I was just reading Martin Fowler's post Mocks Aren't Stubs. He defines the different test doubles (or rather references Gerard Meszaros's xUnit patterns book):
- Dummy objects are passed around but never actually used. Usually they are just used to fill parameter lists.
- Fake objects actually have working implementations, but usually take some shortcut which makes them not suitable for production (an in memory database is a good example).
- Stubs provide canned answers to calls made during the test, usually not responding at all to anything outside what's programmed in for the test. Stubs may also record information about calls, such as an email gateway stub that remembers the messages it 'sent', or maybe only how many messages it 'sent'.

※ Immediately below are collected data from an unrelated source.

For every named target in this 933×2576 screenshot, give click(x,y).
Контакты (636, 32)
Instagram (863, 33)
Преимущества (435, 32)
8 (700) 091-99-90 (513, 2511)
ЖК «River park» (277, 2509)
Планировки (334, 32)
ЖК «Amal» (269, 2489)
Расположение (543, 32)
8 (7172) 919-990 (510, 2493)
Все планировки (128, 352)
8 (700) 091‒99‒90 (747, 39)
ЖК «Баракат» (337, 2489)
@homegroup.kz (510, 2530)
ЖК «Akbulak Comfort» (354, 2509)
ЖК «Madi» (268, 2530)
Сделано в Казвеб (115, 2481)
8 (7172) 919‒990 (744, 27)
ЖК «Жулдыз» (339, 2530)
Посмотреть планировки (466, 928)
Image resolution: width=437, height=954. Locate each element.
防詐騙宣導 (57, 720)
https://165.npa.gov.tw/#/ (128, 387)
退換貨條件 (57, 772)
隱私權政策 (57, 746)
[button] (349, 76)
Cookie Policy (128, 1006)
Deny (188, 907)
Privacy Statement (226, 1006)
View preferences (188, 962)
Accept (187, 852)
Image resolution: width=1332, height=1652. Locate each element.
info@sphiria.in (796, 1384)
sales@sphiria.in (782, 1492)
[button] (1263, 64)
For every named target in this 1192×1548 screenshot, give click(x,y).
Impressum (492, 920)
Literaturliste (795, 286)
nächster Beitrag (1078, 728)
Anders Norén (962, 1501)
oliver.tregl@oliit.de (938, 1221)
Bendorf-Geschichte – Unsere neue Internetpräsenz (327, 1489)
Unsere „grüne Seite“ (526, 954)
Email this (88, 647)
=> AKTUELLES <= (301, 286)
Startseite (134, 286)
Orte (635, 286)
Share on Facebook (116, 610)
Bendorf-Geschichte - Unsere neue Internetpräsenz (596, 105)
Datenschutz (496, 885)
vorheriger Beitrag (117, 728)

- Mocks are ... objects pre-programmed with expectations which form a specification of the calls they are expected to receive.
Part one of my question would be, is this even authoritative? Is this language widely used and understood?
The second part of my question is that it seems that my mocking framework of choice, Mockito, makes it easy to blur the line, certainly between mocks and stubs.
- Everything is called "mock". Either by calling the Mockito.mock() method or with a @Mock annotation, you use the word "mock" to create mocks, stubs, and sometimes dummies (if a simple "new" won't do). The exception is a "spy" which might be used to make something like a "fake", but can also be used to wrap your system under test.
- Even if you didn't care about the name of the method to create a test double, the double can be verified (or not) and you can include a capture in the verification step, which seem to include some things that a stub would do (remembering calls that were made) and mocks (verifying that certain expected calls were made).
The reason I ask is that I try to name my doubles according to the four things I see above, but then get confused sometimes whether something really has the role of stub or a mock. So, is this a deficiency of Mockito, or is this just how things have evolved and the distinction is not really important?